Anthony by theofficialtevo, on Flickr

#3



Anthony by theofficialtevo, on Flickr

#4



Amber by theofficialtevo, on Flickr

#5



Amber by theofficialtevo, on Flickr


----------



## EIngerson (Mar 14, 2013)

Great shots. 1 and 4 for me. I just got done shooting a lacrosse season too.


----------



## Designer (Mar 14, 2013)

More Amber, please!


----------



## imagemaker46 (Mar 14, 2013)

I like 1-3-5, the light is way too nice to pull a black and white switch.


----------



## tevo (Mar 14, 2013)

Designer said:


> More Amber, please!



This one's for you.




Amber by theofficialtevo, on Flickr


----------



## balthasarS (Mar 15, 2013)

nice action shots!


----------



## runnah (Mar 15, 2013)

It's like hockey's weird uncle.

#1 is the best and I am pretty sure that girl is under age so you are all pervs.


----------



## tevo (Mar 15, 2013)

runnah said:


> It's like hockey's weird uncle.
> 
> #1 is the best and I am pretty sure that girl is under age so you are all pervs.
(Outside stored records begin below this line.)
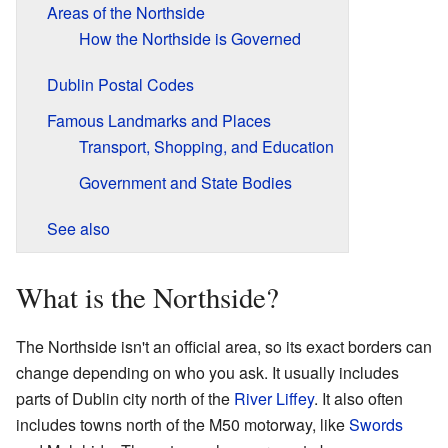
Areas of the Northside
How the Northside is Governed
Dublin Postal Codes
Famous Landmarks and Places
Transport, Shopping, and Education
Government and State Bodies
See also
What is the Northside?
The Northside isn't an official area, so its exact borders can
change depending on who you ask. It usually includes
parts of Dublin city north of the
River Liffey
. It also often
includes towns north of the M50 motorway, like
Swords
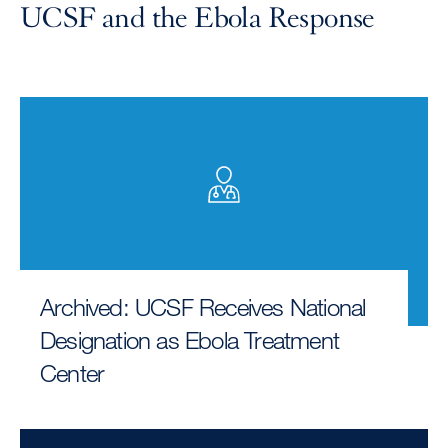
UCSF and the Ebola Response
Archived: UCSF Receives National
Designation as Ebola Treatment
Center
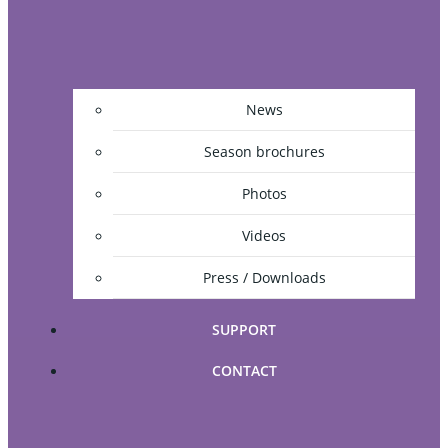
News
Season brochures
Photos
Videos
Press / Downloads
SUPPORT
CONTACT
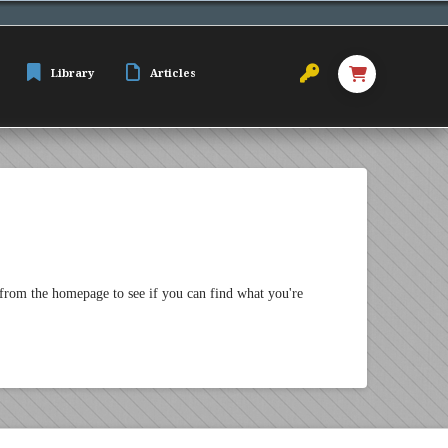
Library
Articles
 from the homepage to see if you can find what you're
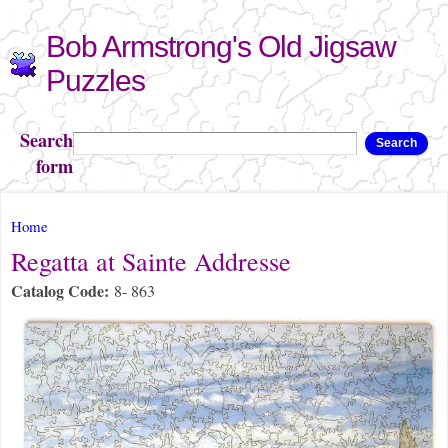
Skip to
Bob Armstrong's Old Jigsaw
main
content
Puzzles
Search
Search
form
You are here
Home
Regatta at Sainte Addresse
Catalog Code:
8- 863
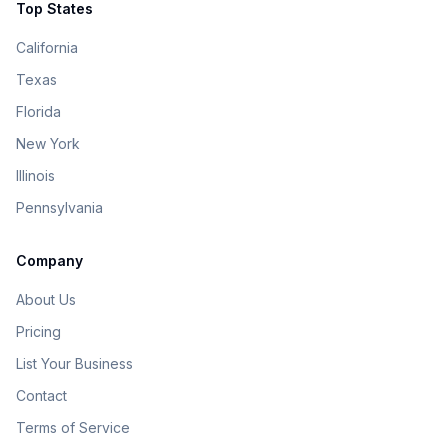
Top States
California
Texas
Florida
New York
Illinois
Pennsylvania
Company
About Us
Pricing
List Your Business
Contact
Terms of Service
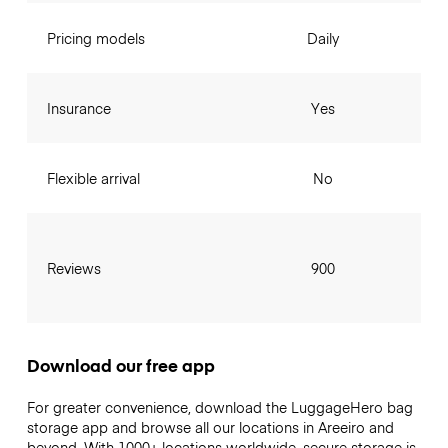
Pricing models
Daily
Insurance
Yes
Flexible arrival
No
Reviews
900
Download our free app
For greater convenience, download the LuggageHero bag
storage app and browse all our locations in Areeiro and
beyond. With 1000+ locations worldwide, secure storage is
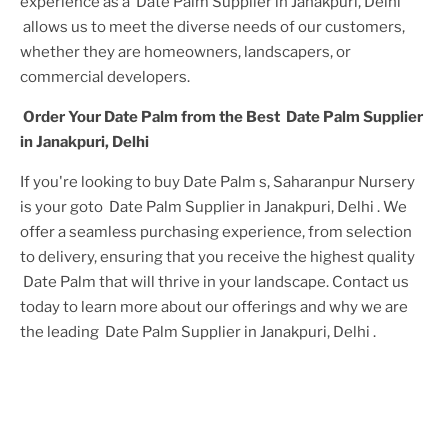
experience as a
Date Palm Supplier in Janakpuri, Delhi
allows us to meet the diverse needs of our customers,
whether they are homeowners, landscapers, or
commercial developers.
Order Your
Date Palm
from the Best
Date Palm Supplier
in Janakpuri, Delhi
If you're looking to buy
Date Palm
s, Saharanpur Nursery
is your goto
Date Palm Supplier in Janakpuri, Delhi
. We
offer a seamless purchasing experience, from selection
to delivery, ensuring that you receive the highest quality
Date Palm
that will thrive in your landscape. Contact us
today to learn more about our offerings and why we are
the leading
Date Palm Supplier in Janakpuri, Delhi
.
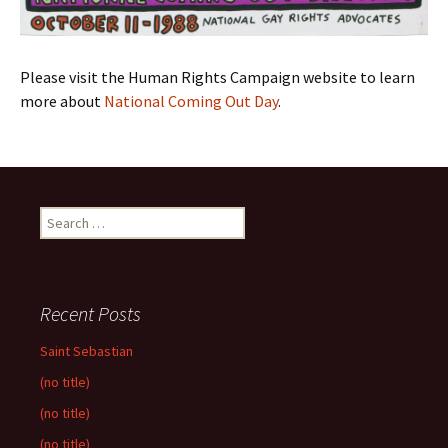
Please visit the Human Rights Campaign website to learn
more about
National Coming Out Day
.
Search
for:
Recent Posts
Saint Sebastian
(no title)
(no title)
(no title)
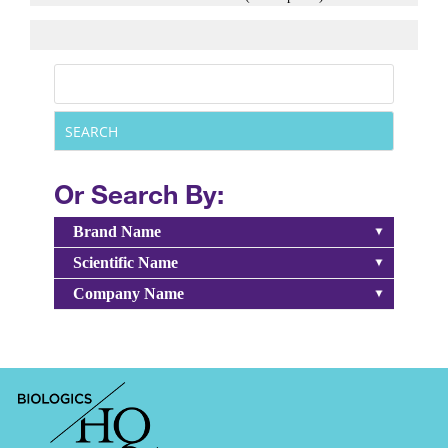
Or Search By:
Brand Name
Scientific Name
Company Name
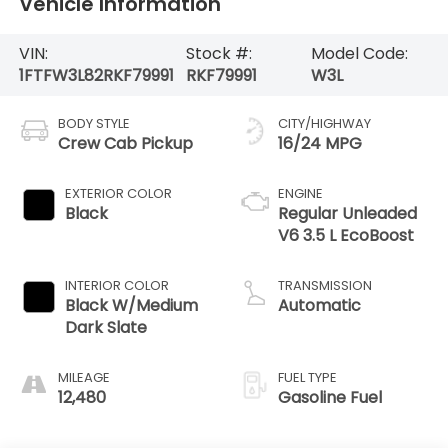
Vehicle Information
VIN:
Stock #:
Model Code:
1FTFW3L82RKF79991
RKF79991
W3L
BODY STYLE
CITY/HIGHWAY
Crew Cab Pickup
16/24 MPG
EXTERIOR COLOR
ENGINE
Black
Regular Unleaded
V6 3.5 L EcoBoost
INTERIOR COLOR
TRANSMISSION
Black W/Medium
Automatic
Dark Slate
MILEAGE
FUEL TYPE
12,480
Gasoline Fuel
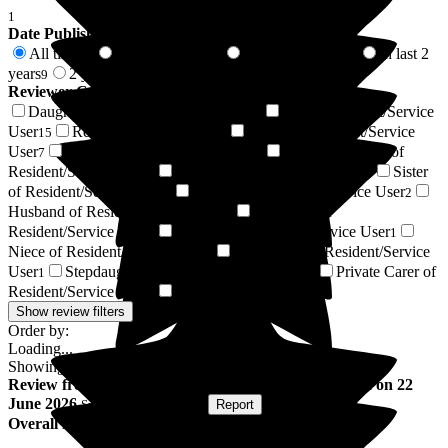
1
Date Published
All time
In last 6 months
In last 12 months
In last 2
73
1
5
years
2 years +
9
64
Reviewer Connection to
Barchester Caldy Manor
Daughter of Resident/Service User
Son of Resident/Service
20
User
Resident / Service User
Friend of Resident/Service
15
9
User
Wife of Resident/Service User
Daughter-in-law of
7
4
Resident/Service User
Respite Resident/Service User
Sister
3
3
of Resident/Service User
Relative of Resident/Service User
2
2
Husband of Resident/Service User
Grandson of
1
Resident/Service User
Nephew of Resident/Service User
1
1
Niece of Resident/Service User
Son-in-law of Resident/Service
1
User
Stepdaughter of Resident/Service User
Private Carer of
1
1
Resident/Service User
Next of Kin
1
1
Show review filters
Order by:
Loading...
Showing
73
reviews matching selected criteria
Review
from
Veronica C
(
Wife of Resident
) published on
22
June 2026
Submitted via
Website
•
Report
Overall Experience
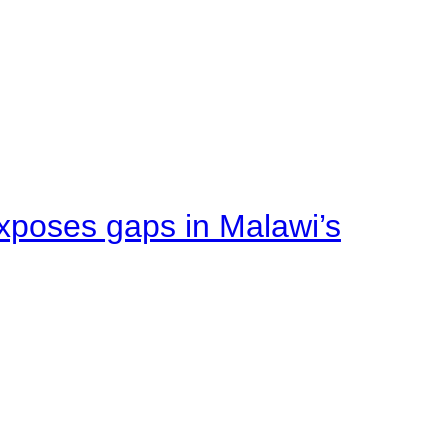
xposes gaps in Malawi’s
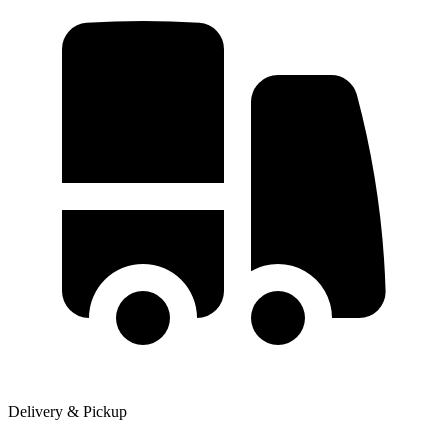
Delivery & Pickup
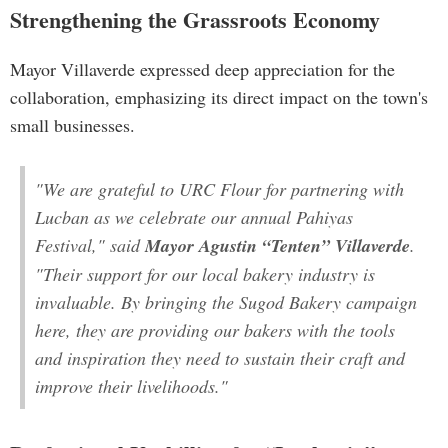
Strengthening the Grassroots Economy
Mayor Villaverde expressed deep appreciation for the
collaboration, emphasizing its direct impact on the town's
small businesses.
"We are grateful to URC Flour for partnering with
Lucban as we celebrate our annual Pahiyas
Festival," said
Mayor Agustin “Tenten” Villaverde
.
"Their support for our local bakery industry is
invaluable. By bringing the Sugod Bakery campaign
here, they are providing our bakers with the tools
and inspiration they need to sustain their craft and
improve their livelihoods."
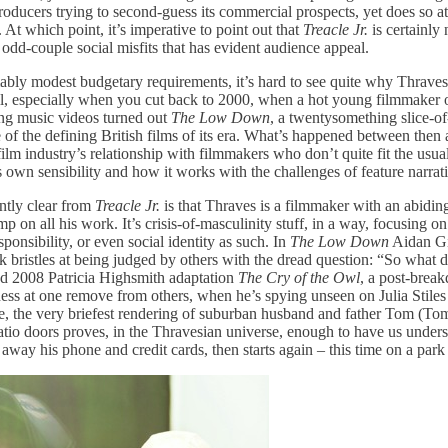
ducers trying to second-guess its commercial prospects, yet does so at 
. At which point, it’s imperative to point out that
Treacle Jr.
is certainly 
 odd-couple social misfits that has evident audience appeal.
mably modest budgetary requirements, it’s hard to see quite why Thraves
all, especially when you cut back to 2000, when a hot young filmmaker of
ng music videos turned out
The Low Down
, a twentysomething slice-of
e of the defining British films of its era. What’s happened between the
lm industry’s relationship with filmmakers who don’t quite fit the usual
 own sensibility and how it works with the challenges of feature narrat
ntly clear from
Treacle Jr.
is that Thraves is a filmmaker with an abiding
p on all his work. It’s crisis-of-masculinity stuff, in a way, focusing 
onsibility, or even social identity as such. In
The Low Down
Aidan Gi
 bristles at being judged by others with the dread question: “So what 
ed 2008 Patricia Highsmith adaptation
The Cry of the Owl
, a post-bre
ness at one remove from others, when he’s spying unseen on Julia Stiles
me, the very briefest rendering of suburban husband and father Tom (To
atio doors proves, in the Thravesian universe, enough to have us under
away his phone and credit cards, then starts again – this time on a park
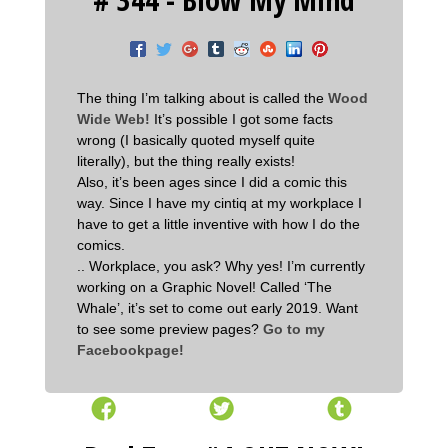
The thing I’m talking about is called the
Wood
Wide Web!
It’s possible I got some facts
wrong (I basically quoted myself quite
literally), but the thing really exists!
Also, it’s been ages since I did a comic this
way. Since I have my cintiq at my workplace I
have to get a little inventive with how I do the
comics.
.. Workplace, you ask? Why yes! I’m currently
working on a Graphic Novel! Called ‘The
Whale’, it’s set to come out early 2019. Want
to see some preview pages?
Go to my
Facebookpage!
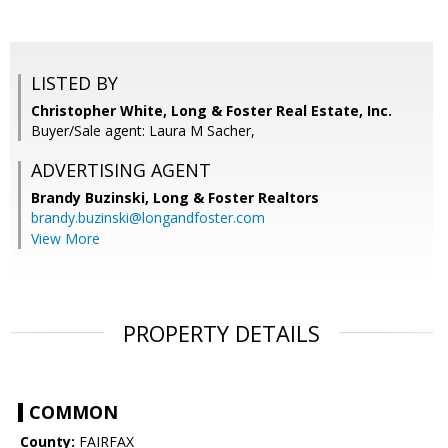
LISTED BY
Christopher White, Long & Foster Real Estate, Inc.
Buyer/Sale agent: Laura M Sacher,
ADVERTISING AGENT
Brandy Buzinski,
Long & Foster Realtors
brandy.buzinski@longandfoster.com
View More
PROPERTY DETAILS
COMMON
County:
FAIRFAX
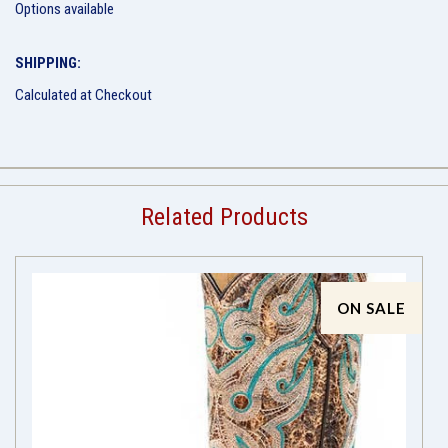
Options available
SHIPPING:
Calculated at Checkout
Related Products
ON SALE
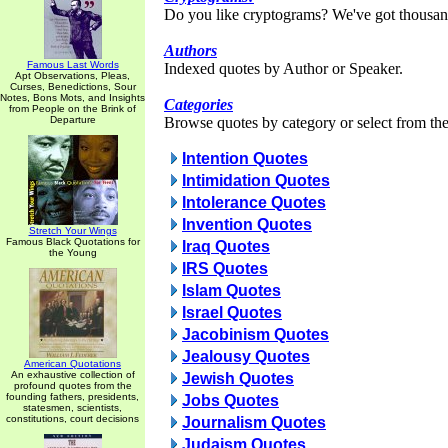
Do you like cryptograms? We've got thousan
Authors
Famous Last Words
Indexed quotes by Author or Speaker.
Apt Observations, Pleas,
Curses, Benedictions, Sour
Notes, Bons Mots, and Insights
Categories
from People on the Brink of
Departure
Browse quotes by category or select from the 
Intention Quotes
Intimidation Quotes
Intolerance Quotes
Invention Quotes
Stretch Your Wings
Famous Black Quotations for
Iraq Quotes
the Young
IRS Quotes
Islam Quotes
Israel Quotes
Jacobinism Quotes
Jealousy Quotes
American Quotations
An exhaustive collection of
Jewish Quotes
profound quotes from the
founding fathers, presidents,
Jobs Quotes
statesmen, scientists,
constitutions, court decisions
Journalism Quotes
Judaism Quotes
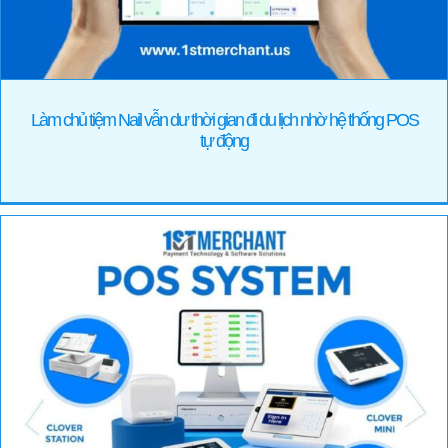
Làm chủ tiệm Nail vẫn dư thời gian đi du lịch nhờ hệ thống POS
tự động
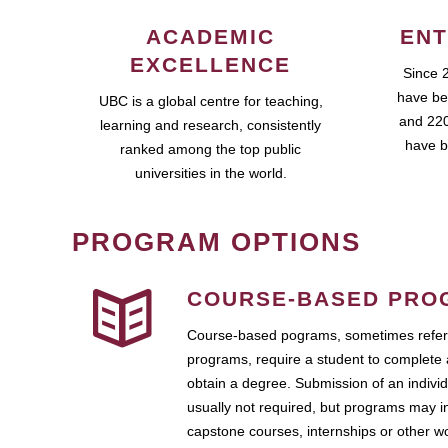
ACADEMIC
ENT
EXCELLENCE
Since 
have be
UBC is a global centre for teaching,
and 220
learning and research, consistently
have b
ranked among the top public
universities in the world.
PROGRAM OPTIONS
COURSE-BASED PRO
Course-based pograms, sometimes referr
programs, require a student to complete 
obtain a degree. Submission of an individ
usually not required, but programs may i
capstone courses, internships or other 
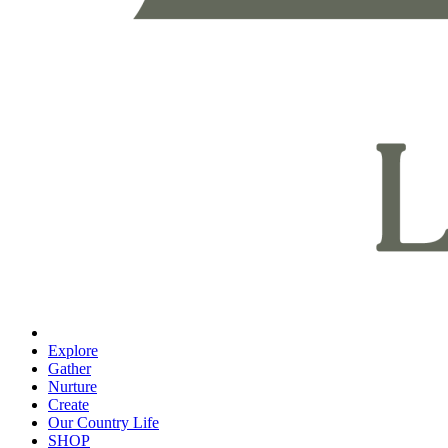
Explore
Gather
Nurture
Create
Our Country Life
SHOP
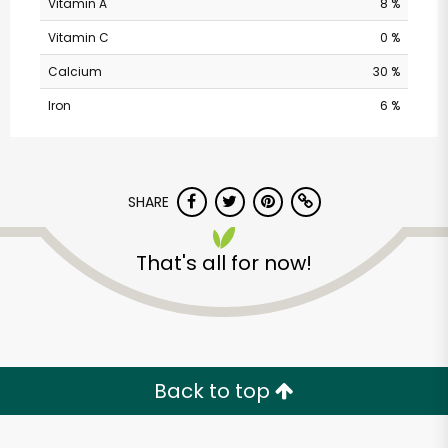
Vitamin A
8 %
Vitamin C
0 %
Calcium
30 %
Iron
6 %
SHARE
Balducci's - Franklin
That's all for now!
St
Unlimited Free Delivery with
Try 30 Days RISK-FREE
Back to top
Zip code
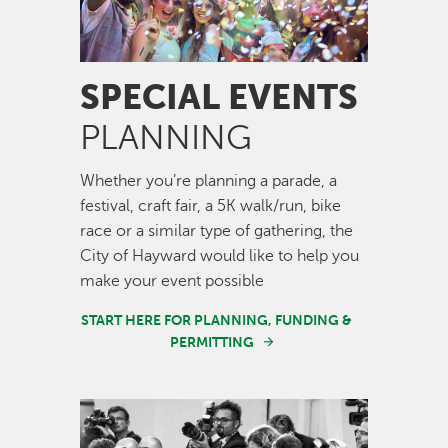
SPECIAL EVENTS
PLANNING
Whether you’re planning a parade, a
festival, craft fair, a 5K walk/run, bike
race or a similar type of gathering, the
City of Hayward would like to help you
make your event possible
START HERE FOR PLANNING, FUNDING &
PERMITTING
Image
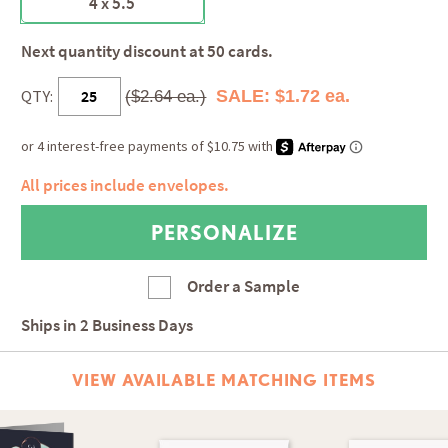
4 x 5.5
Next quantity discount at 50 cards.
QTY:
SALE: $1.72 ea.
($2.64 ea.)
All prices include envelopes.
Order a Sample
Ships in
2 Business Days
VIEW AVAILABLE MATCHING ITEMS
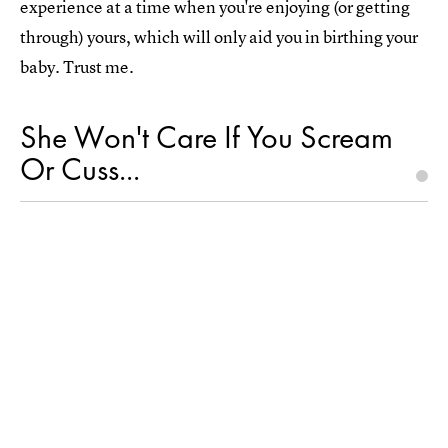
experience at a time when you're enjoying (or getting
through) yours, which will only aid you in birthing your
baby. Trust me.
She Won't Care If You Scream
Or Cuss...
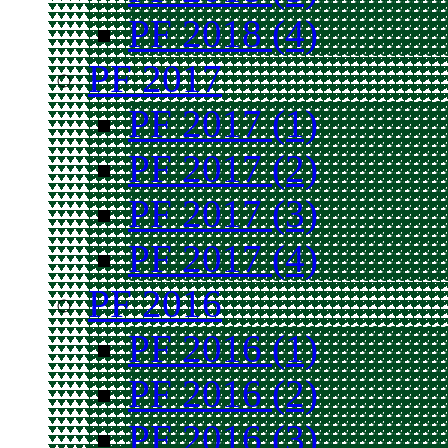
PF 2018 (4)
PF 2017
PF 2017 (1)
PF 2017 (2)
PF 2017 (3)
PF 2017 (4)
PF 2016
PF 2016 (1)
PF 2016 (2)
PF 2016 (3)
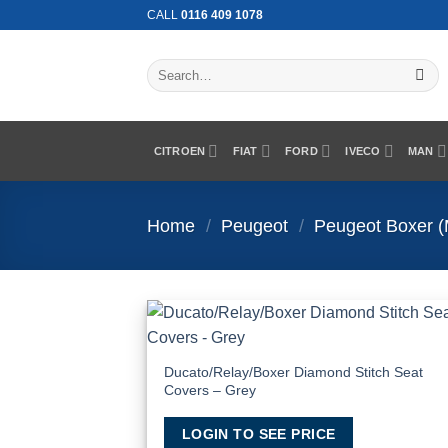
Skip
CALL
0116 409 1078
to
content
Search
for:
CITROEN
FIAT
FORD
IVECO
MAN
Home
/
Peugeot
/
Peugeot Boxer 
Add
Wish
Ducato/Relay/Boxer Diamond Stitch Seat
Covers – Grey
LOGIN TO SEE PRICE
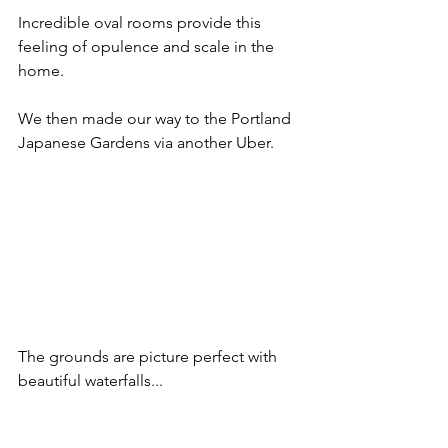
Incredible oval rooms provide this 
feeling of opulence and scale in the 
home.
We then made our way to the Portland 
Japanese Gardens via another Uber.
The grounds are picture perfect with 
beautiful waterfalls...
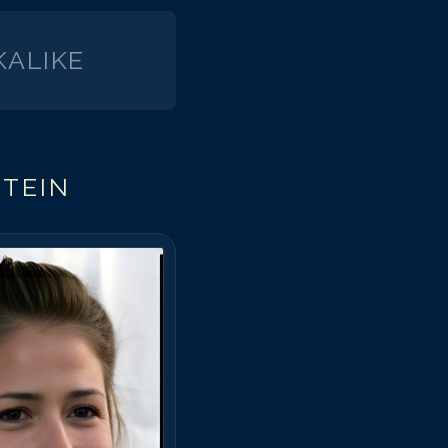
ALIKE
TEIN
Quite the unique sport in many ways.

That girl is my girlfriend who is a few months younger than myself.


----------



## runnah (Mar 15, 2013)

tevo said:


> runnah said:
> 
> 
> > It's like hockey's weird uncle.
> ...




It's hockey without skates. 

Anyways, she is cute and looks like she can handle a stick. Both of which are great qualities.


----------



## tevo (Mar 15, 2013)

runnah said:


> It's hockey without skates.
> 
> Anyways, she is cute and looks like she can handle a stick. Both of which are great qualities.


----------



## balthasarS (Mar 15, 2013)

noob question; why is everybody wearing helmets and your girlfriend not? Lacrosse isn't very well-known in Belgium...


----------



## runnah (Mar 15, 2013)

balthasarS said:


> noob question; why is everybody wearing helmets and your girlfriend not? Lacrosse isn't very well-known in Belgium...



Because girls are less apt to get a stick to the face...wait, less apt to get balls in the face...hold on, less apt to get a concussion because there is no physical contact.


----------



## tevo (Mar 15, 2013)

runnah said:


> Because girls are less apt to get a stick to the face...wait, less apt to get balls in the face...hold on, less apt to get a concussion because there is no physical contact.



L:lmao:L

Well said.


----------



## ambur_rene (Mar 15, 2013)

Hi I'm Amber.


----------



## balthasarS (Mar 15, 2013)

Hi Amber, why aren't you wearing a helmet? (while you play Lacrosse... )


----------



## Tiller (Mar 15, 2013)

ambur_rene said:


> Hi I'm Amber.



Hello! Stay away from Runnah!


----------



## manaheim (Mar 15, 2013)

ambur_rene said:


> Hi I'm Amber.





Wow, that's too funny.

Really nice shots, tevo. Great action, nice compositions, awesome color and clarity. Really really nice.

Oh and yes, amber is cute.


----------



## runnah (Mar 15, 2013)

Tiller said:


> Hello! Stay away from Runnah!



Hey y'all I am a nice
A


----------



## Michael79 (Mar 16, 2013)

I like them all, the color ones are amazing and vibrant. A silly question for you, with the color is there something special you do? I see those colors when I shoot them, but they end up being flat. So I was just curious.

Again amazing shots.

Like this guys photo ^^^ very flat.


----------



## rodbender (Mar 16, 2013)

Canada's National sport


----------



## tevo (Mar 16, 2013)

Michael79 said:


> I like them all, the color ones are amazing and vibrant. A silly question for you, with the color is there something special you do? I see those colors when I shoot them, but they end up being flat. So I was just curious.
> 
> Again amazing shots.
> 
> Like this guys photo ^^^ very flat.



Just some adjustments to contrast and saturation to make the colors pop!


----------



## Dikkie (May 5, 2013)

Oh, _Lacrosse_!

I was thinking about _Parkour _!
Another sport, without helmets or sticks:
Parkour - Wikipedia, the free encyclopedia

You'll find some cool videos about it too


----------



## tevo (May 5, 2013)

Dikkie said:


> Oh, Lacrosse!
> 
> I was thinking about Parkour !
> Another sport, without helmets or sticks:
> ...



I am an active traceur, I'm looking into Parkour photography actually.


----------



## Dikkie (May 7, 2013)

tevo said:


> I am an active traceur, I'm looking into Parkour photography actually.


Cool, post some pictures of it sooner or later! 
(in this thread, of course)


----------



## ktan7 (May 8, 2013)

Great shots!


----------



## tevo (May 10, 2013)

ktan7 said:


> Great shots!



Thank you!


----------



## tevo (May 10, 2013)

Dikkie said:


> tevo said:
> 
> 
> > I am an active traceur, I'm looking into Parkour photography actually.
> ...



I shall


----------